Due to an influx of spam, we have had to impose restrictions on new accounts. Please see this wiki page for instructions on how to get full permissions. Sorry for the inconvenience.
Admin message
The migration is almost done, at least the rest should happen in the background. There are still a few technical difference between the old cluster and the new ones, and they are summarized in this issue. Please pay attention to the TL:DR at the end of the comment.
I noticed that the "enable_rc6" parameter is gone since kernel 4.16 and found out the reason is that there aren't any bugs related to it anymore.
Unfortunately this is not true. Lenovo's V310 and V510 laptops massively suffer from random freezing and so far the only fully working solution has been to set the mentioned parameter to 0. The "enable_dc=0" parameter alone is not enough as the freezing is back since kernel 4.16.
Is there any way of a passing an equivalent parameter or any way to turn off RC6? If not, on behalf of all owners of laptops mentioned above I kindly beg the developers to consider the non-negligible effect this deprecation will have on us.
using pstore, having EFI or RAM based pstore, hard and soft lockup detection enabled in your kconfig and booting with "nmi_watchdog=panic panic=5" kernel parameters.
I am using intel_idle (checked with 'cat /sys/devices/system/cpu/cpuidle/current_driver
') so I just turned off power saving and limited the C states and will keep you informed on the results.
I'll attach a dmesg output as well and see what I can do about collecting the logs after freezes. Another user in the Lenovo thread mentioned they have already been collecting them via netconsole so I will also ask them to post the logs here if possible.
Unfortunately the other user says there is zero output with netconsole when the freezes occur, but he has added the debug option and will see if something happens.
As for me, I haven't had a freeze so far, but will keep testing since the freezes can happen multiple times a day, but also only once in a few days. I reckon if they don't occur after a week or two it would be confirmation enough that limiting c-states is a workaround.

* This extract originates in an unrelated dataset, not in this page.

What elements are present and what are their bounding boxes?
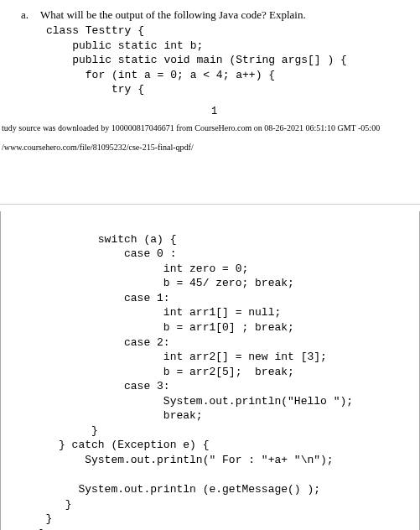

In the meantime I would like to provide a short summary of what the issue with these laptops has been. I apologize if this is spammy in any way and please ignore if it is, but I realized the thread I linked is too long so maybe this can be helpful.
The freezes that we refer to are random in nature and total in their effect - meaning physical power-off is necessary. They happen both in Windows and Linux. Even though the thread is for the Kaby Lake V510 model, IIRC there have been freezes with the V310 series as well, and the Skylake version was not exempt. The last time I counted, some 30-ish users had reported this issue, but the confirmed count is much higher since some IT personnel reported freezes on their whole batches of acquired laptops. We believe the issue has something to do with Intel power-saving, but it's quite unclear if this is caused by a driver issue or is a result of bad Lenovo BIOS or motherboard. Lenovo has been unresponsive, while their service centers have usually been replacing the motherboards, which is a solution that helped only one user so far. Windows hacks that worked for some (but not all) users: https://forums.lenovo.com/t5/Lenovo-C-E-K-M-N-and-V-Series/V510-15IKB-Laptop-Freeze/m-p/3852313#M24549. And the Linux hack that worked involved disabling DC and RC6. And oh yes, there was also a previous one that involved turning off DRI, but that came with heavy side-effects.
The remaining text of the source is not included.